Thousands of participants are expected for the rally on the National Mall, including around 100 people from Newtown, and buses from New Jersey, New York, and Philadelphia, organizers said, with others flying in from Seattle, San Francisco, and even Alaska. The group is scheduled to march down Constitution Avenue toward the Washington Monument with a rally planned on monument grounds Saturday afternoon.

Molly Smith, the artistic director of Washington's Arena Stage, organized the march with her partner; they were inspired by the December massacre at Sandy Hook Elementary that left 20 children and seven adults dead, she said.

"With the drum roll, the consistency of the mass murders and the shock of it, it is always something that is moving and devastating to me. And then, it's as if I move on," Smith said, the Associated Press reported. "And in this moment, I can't move on. I can't move on."

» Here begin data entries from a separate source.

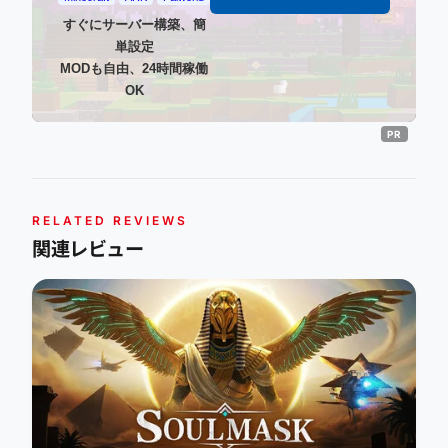
すぐにサーバー構築、簡
単設定
MODも自由、24時間稼働
OK
RELATED REVIEWS
関連レビュー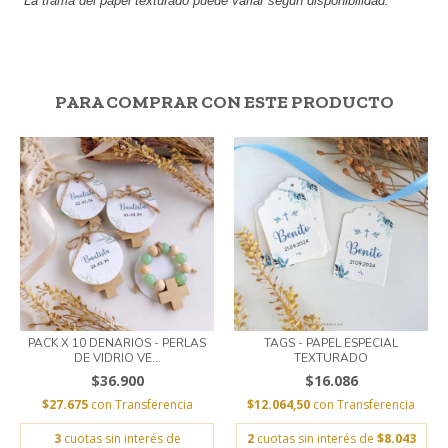
* La trama del papel texturado puede variar según disponibilidad.
PARA COMPRAR CON ESTE PRODUCTO
PACK X 10 DENARIOS - PERLAS
TAGS - PAPEL ESPECIAL
DE VIDRIO VE...
TEXTURADO
$36.900
$16.086
$27.675
con
Transferencia
$12.064,50
con
Transferencia
3
cuotas sin interés de
2
cuotas sin interés de
$8.043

"I think it's because it was children, babies," she said. "I was horrified by it."

Smith has never organized a political march before, but she said she was compelled to fight for a change in gun control laws. The march's organizers support President Barack Obama's proposals for a ban on military-style assault weapons and high-capacity ammunition magazines, universal background checks for gun sales, and also want lawmakers to require gun safety training for all buyers of firearms.

After Smith began organizing the rally, the group One Million Moms for Gun Control, the Washington National Cathedral and two other churches eventually signed on to co-sponsor the march. Since then, organizers raised more than $46,000 online to pay for the equipment and fees to stage the rally.

The event will feature speeches from lawmakers from the District of Columbia and Maryland, as well as actress Kathleen Turner, Marian Wright Edelman of the Children's Defense Fund and Colin Goddard, a survivor of the Virginia Tech massacre.

Smith said she also supports a comprehensive investigation into America's mental health and violence in video games and films, however, she highlighted the fact that the mass killings at Virginia Tech and Aurora, Colo. and Newtown, Conn. all started with guns.

"The issue is guns. The Second Amendment gives us the right to own guns, but it's not the right to own any gun," she said. "These are assault weapons, made for killing people."

For its part, the National Rifle Association has signaled it would remain in fierce opposition to any attempt to pass stricter gun control laws. On the NRA's website a statement argues Congress should spend less time "curtailing the Constitution" and more time "prosecuting criminals or fixing our broken mental health system."

"The American people know gun bans don't work and we are confident Congress will reject Senator Feinstein's wrong-headed approach," the NRA statement said.